WORK ITEM: With the pictures left out, copy the records below exactly from the first line down to the line holding "bontásának, számtalan szakcikket", and include that line.

EXCERPTED DATA:
====
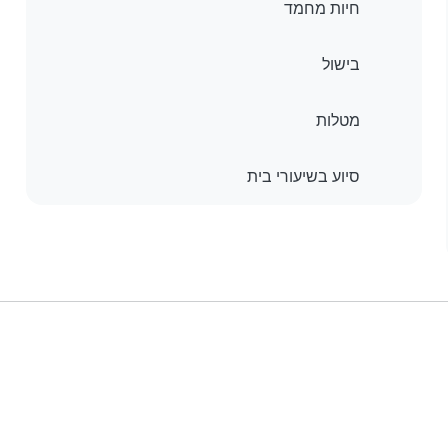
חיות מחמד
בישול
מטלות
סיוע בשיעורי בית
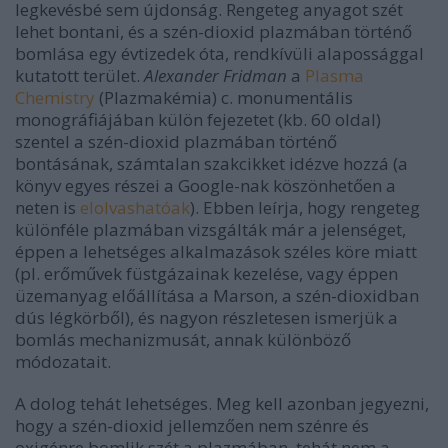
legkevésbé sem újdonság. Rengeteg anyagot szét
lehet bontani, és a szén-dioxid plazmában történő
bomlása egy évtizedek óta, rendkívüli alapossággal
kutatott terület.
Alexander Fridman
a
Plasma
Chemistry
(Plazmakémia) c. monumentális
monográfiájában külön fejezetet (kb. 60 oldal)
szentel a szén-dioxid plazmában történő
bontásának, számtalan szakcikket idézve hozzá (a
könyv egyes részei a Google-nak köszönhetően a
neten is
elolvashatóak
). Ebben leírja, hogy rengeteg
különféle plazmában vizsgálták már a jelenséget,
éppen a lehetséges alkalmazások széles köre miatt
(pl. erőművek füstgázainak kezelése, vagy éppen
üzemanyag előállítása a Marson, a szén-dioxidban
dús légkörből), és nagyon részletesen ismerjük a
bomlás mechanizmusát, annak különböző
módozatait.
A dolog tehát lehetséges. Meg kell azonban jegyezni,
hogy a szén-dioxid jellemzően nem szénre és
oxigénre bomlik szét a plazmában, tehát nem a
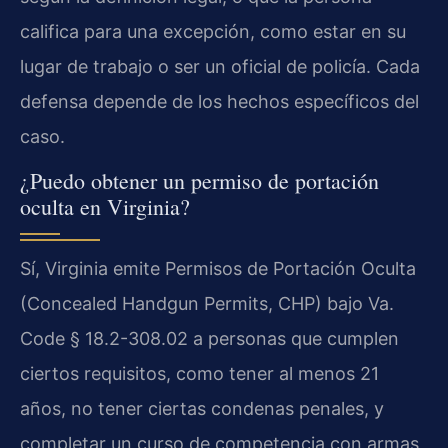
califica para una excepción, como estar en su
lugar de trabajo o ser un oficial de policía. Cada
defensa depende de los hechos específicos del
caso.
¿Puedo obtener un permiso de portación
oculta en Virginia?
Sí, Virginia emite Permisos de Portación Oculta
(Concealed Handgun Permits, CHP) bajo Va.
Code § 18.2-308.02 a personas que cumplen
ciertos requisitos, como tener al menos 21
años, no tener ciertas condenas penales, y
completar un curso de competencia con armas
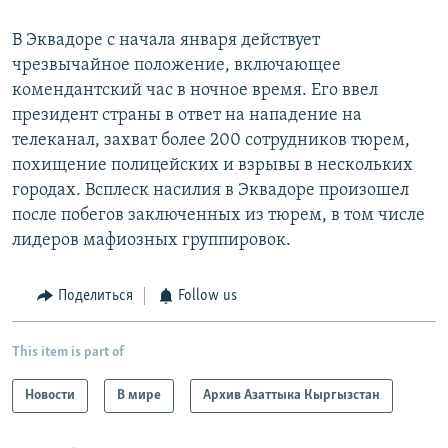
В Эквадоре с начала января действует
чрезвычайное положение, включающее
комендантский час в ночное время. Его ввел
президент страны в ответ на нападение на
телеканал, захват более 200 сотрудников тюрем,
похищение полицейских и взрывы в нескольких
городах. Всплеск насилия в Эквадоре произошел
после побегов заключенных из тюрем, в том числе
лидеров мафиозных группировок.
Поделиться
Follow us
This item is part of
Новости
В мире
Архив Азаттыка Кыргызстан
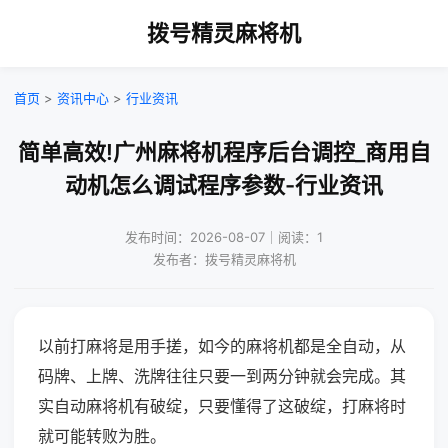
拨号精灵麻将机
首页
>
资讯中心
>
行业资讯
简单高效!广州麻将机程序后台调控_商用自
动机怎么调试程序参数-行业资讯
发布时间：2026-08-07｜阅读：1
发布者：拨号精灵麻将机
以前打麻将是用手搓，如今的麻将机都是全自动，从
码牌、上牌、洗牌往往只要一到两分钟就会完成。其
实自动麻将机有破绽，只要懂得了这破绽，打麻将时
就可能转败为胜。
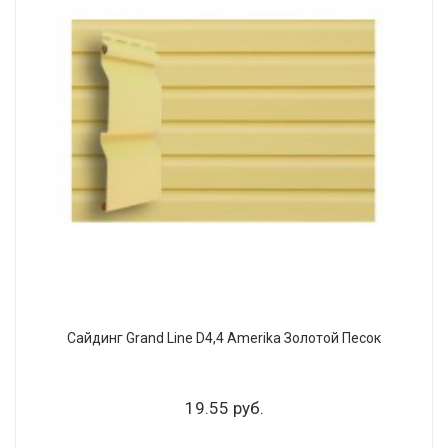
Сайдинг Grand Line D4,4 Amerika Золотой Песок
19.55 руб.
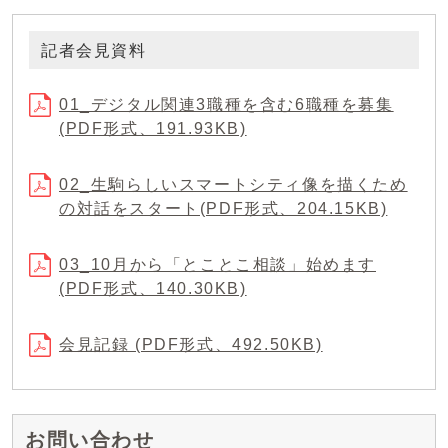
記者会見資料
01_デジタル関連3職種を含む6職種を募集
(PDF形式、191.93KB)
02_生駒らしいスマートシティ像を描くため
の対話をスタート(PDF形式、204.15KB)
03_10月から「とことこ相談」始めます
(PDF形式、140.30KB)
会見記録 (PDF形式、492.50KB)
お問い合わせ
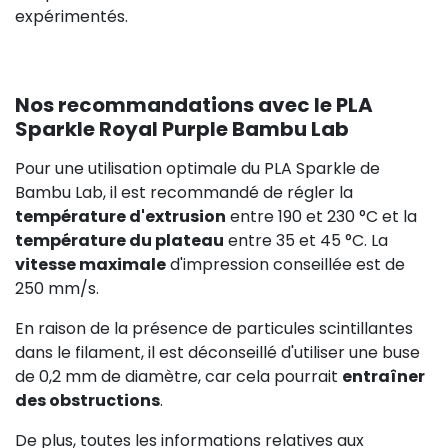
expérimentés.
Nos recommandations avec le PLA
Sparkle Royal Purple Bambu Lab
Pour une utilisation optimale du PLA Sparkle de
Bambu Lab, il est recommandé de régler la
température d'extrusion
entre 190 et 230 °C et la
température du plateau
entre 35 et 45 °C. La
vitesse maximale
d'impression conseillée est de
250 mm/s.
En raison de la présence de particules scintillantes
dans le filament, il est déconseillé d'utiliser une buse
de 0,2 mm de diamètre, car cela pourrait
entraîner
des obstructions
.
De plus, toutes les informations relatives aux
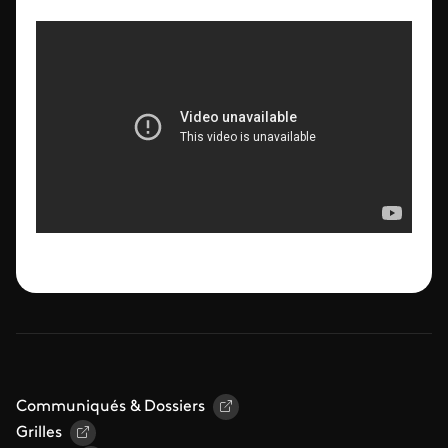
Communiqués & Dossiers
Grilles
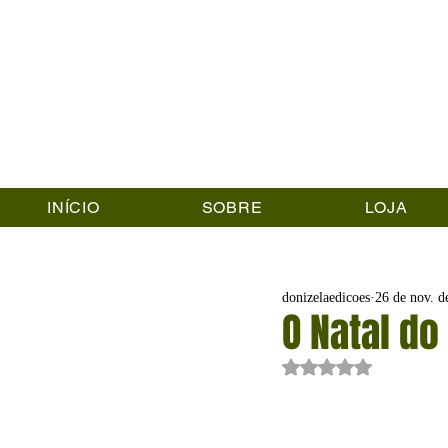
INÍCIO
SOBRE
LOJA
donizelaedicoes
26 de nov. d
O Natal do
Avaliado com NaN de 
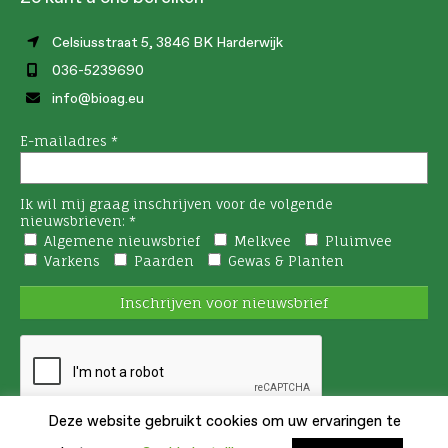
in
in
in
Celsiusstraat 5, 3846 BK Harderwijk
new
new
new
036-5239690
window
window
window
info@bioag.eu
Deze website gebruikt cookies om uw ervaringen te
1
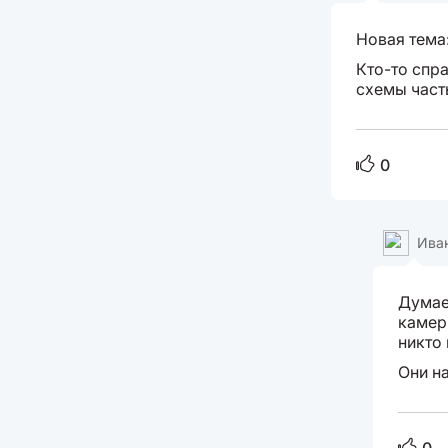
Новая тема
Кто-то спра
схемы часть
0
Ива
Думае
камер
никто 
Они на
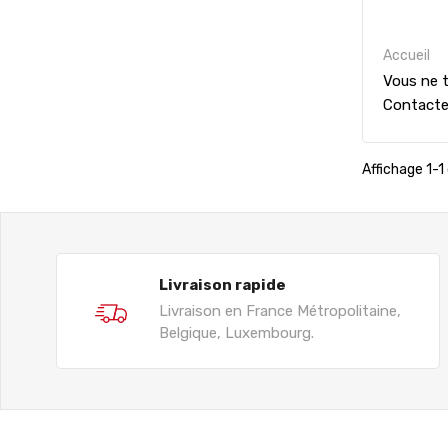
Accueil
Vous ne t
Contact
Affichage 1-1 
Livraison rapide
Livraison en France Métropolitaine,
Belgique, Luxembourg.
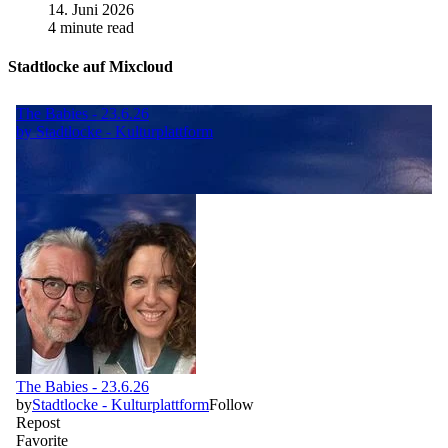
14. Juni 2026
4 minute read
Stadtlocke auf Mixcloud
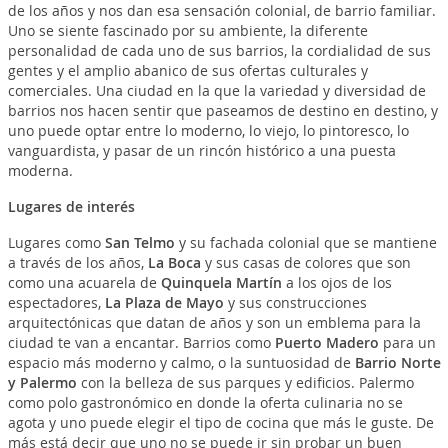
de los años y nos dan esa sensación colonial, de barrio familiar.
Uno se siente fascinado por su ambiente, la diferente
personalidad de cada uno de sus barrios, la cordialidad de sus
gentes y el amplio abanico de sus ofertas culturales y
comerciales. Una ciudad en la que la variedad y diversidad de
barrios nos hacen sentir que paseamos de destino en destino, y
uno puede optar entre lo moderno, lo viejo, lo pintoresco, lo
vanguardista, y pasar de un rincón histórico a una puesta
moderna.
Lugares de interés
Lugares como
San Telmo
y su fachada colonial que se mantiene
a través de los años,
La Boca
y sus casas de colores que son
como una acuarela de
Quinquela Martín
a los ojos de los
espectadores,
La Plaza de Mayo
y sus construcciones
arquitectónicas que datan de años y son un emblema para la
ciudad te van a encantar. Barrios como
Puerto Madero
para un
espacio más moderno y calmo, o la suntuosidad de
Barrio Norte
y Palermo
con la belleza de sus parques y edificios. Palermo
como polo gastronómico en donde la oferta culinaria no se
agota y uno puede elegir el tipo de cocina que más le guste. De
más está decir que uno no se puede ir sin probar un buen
====
EXERCISE ANSWER:
חיות מחמד
בישול
מטלות
סיוע בשיעורי בית
legkevésbé sem újdonság. Rengeteg anyagot szét
lehet bontani, és a szén-dioxid plazmában történő
bomlása egy évtizedek óta, rendkívüli alapossággal
kutatott terület.
Alexander Fridman
a
Plasma
Chemistry
(Plazmakémia) c. monumentális
monográfiájában külön fejezetet (kb. 60 oldal)
szentel a szén-dioxid plazmában történő
bontásának, számtalan szakcikket idézve hozzá (a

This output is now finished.